As you have seen, I have started writing about developing issues also on maladets!, mostly as a way to get to know the subject. I plan to continue posting on maladets!, also after the competition starts. Everything worth reading will be found here, and the best pieces also on the competition site.
In addition, I have a little project trying to get my fingers dirty with HTML from scratch.... everything I ever write is supposed to end up on the Maladets! homepage, but this will also be the place where I test my programming skills. At the moment they are... basic.

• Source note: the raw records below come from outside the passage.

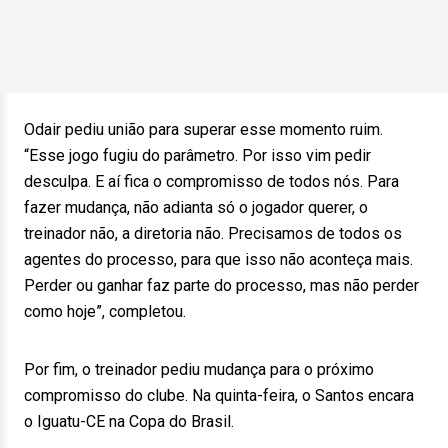
Odair pediu união para superar esse momento ruim.
“Esse jogo fugiu do parâmetro. Por isso vim pedir
desculpa. E aí fica o compromisso de todos nós. Para
fazer mudança, não adianta só o jogador querer, o
treinador não, a diretoria não. Precisamos de todos os
agentes do processo, para que isso não aconteça mais.
Perder ou ganhar faz parte do processo, mas não perder
como hoje”, completou.
Por fim, o treinador pediu mudança para o próximo
compromisso do clube. Na quinta-feira, o Santos encara
o Iguatu-CE na Copa do Brasil.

As you migh also have noticed, Maladets! has been redesigned. I was experimenting with different customized templates, but in the end I settled for a Blogger template. One reason is that I like it, and that it meets my main requirement - simplicity. I could probably find a nice custom template, but what I couldn't make work was the like/unlike buttons under the posts. I really like them, as a way for readers to give input without commenting. Feel free to use them!
The side bar has been dedicated to sharing and following gadgets... somehow this is the essence of the internet I think, and since I love to tweet what I read myself, I want to make it easy to share the maldets! posts.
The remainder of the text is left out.